Luis Morales: just as a reference... awsdatawrangler works perfectly, with methods like:

 

wr.s3.list_objects(path='s3://dasynth/parquet', boto3_session=sesion)

 

returning objects (parquet files)

 

for chunk in wr.s3.read_parquet('s3://dasynth/parquet/taxies/2019/', dataset=True, boto3_session=sesion, use_threads=True, chunked=True):     chunks+=1

 

my_second_filter = lambda x: True if x["payment_type"].startswith("2") and x["month_year"].startswith("2019-06") else False for chunk in wr.s3.read_parquet(path="s3://dasynth/parquet/taxies/2019/", dataset=True, partition_filter=my_second_filter,                          boto3_session=sesion, use_threads=True, chunked=True):     chunks+=1

 

working properly with filters...

 

this is what I want to get from pyarrow, as it's going to be a lighter library and not coupled to AWS open source initiatives.

 

asfimport commented 2 years ago

Joris Van den Bossche / @jorisvandenbossche: cc @pitrou

asfimport commented 2 years ago

Antoine Pitrou / @pitrou: [~luis_morales] Is there some kind of public Scality test server that we can try testing against?

asfimport commented 2 years ago

Luis Morales: The product i'm using is scality (scality.com).

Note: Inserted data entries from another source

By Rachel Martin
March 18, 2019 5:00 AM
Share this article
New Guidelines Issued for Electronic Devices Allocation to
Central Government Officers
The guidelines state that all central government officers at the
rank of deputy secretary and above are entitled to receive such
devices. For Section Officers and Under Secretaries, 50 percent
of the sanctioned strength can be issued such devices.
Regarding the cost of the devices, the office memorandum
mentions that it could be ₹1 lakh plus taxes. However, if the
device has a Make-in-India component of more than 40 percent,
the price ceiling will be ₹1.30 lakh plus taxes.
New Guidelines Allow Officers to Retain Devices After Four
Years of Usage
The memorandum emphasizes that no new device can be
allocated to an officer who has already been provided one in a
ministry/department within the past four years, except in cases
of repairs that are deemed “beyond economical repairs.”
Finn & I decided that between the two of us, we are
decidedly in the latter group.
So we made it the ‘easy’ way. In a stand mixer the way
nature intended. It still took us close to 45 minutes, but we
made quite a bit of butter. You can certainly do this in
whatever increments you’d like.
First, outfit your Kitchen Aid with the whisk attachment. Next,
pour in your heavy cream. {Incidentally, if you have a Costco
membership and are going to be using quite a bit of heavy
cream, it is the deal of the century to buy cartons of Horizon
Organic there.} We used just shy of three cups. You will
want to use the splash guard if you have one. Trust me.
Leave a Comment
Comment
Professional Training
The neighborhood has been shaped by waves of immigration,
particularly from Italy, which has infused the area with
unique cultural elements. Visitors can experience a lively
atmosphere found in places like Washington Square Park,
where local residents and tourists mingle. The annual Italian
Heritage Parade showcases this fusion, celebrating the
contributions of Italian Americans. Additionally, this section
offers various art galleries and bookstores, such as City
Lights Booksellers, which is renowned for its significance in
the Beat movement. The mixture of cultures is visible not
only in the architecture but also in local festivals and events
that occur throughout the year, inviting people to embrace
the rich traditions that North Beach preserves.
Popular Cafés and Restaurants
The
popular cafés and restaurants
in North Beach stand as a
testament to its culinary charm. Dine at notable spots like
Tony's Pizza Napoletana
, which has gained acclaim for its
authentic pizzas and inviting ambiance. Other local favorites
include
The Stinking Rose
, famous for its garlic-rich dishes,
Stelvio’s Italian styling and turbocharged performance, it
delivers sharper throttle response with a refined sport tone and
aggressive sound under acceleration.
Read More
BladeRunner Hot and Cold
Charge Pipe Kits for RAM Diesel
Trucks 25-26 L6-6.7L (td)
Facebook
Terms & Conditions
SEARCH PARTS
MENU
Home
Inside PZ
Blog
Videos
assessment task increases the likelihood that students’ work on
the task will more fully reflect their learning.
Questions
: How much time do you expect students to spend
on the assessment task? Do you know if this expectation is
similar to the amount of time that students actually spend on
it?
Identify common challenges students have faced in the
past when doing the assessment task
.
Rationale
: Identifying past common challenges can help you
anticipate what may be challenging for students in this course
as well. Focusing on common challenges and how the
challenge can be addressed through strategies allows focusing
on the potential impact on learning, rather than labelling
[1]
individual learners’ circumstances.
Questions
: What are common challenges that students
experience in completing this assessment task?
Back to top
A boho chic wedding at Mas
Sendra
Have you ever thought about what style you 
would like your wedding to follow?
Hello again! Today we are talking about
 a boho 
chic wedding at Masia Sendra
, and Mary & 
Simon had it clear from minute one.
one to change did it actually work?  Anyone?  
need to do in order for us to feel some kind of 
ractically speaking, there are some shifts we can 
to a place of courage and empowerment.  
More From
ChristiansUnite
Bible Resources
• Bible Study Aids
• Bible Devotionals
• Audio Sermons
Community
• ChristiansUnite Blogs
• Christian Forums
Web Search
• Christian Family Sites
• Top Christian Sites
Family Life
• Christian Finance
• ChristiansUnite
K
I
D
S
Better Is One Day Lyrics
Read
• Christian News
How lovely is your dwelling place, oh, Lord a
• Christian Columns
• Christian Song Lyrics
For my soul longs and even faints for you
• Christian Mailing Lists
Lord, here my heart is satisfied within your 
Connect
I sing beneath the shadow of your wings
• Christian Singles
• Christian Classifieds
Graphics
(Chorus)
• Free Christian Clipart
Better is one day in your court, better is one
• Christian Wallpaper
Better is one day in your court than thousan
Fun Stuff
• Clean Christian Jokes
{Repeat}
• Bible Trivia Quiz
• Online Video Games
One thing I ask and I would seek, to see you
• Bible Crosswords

They have a public docker image that is basically their S3 Connector (they call it zenko cloud server).

 

You can find the image here:

 

https://hub.docker.com/r/zenko/cloudserver/

 

i'm using this docker run (with ssl activated, the docker generates its own self-certificate and ca each time you run it):

 

docker run -v :/usr/src/app/localData -v :/usr/src/app/localMetadata -p 8000:8000 -e SSL=TRUE -e ENDPOINT=s3.scality.test -e LOG_LEVEL=trace -e REMOTE_MANAGEMENT_DISABLE=1 zenko/cloudserver

 

The endpoint is needed when using SSL.

I'll tell scality support guys to have a look at this too.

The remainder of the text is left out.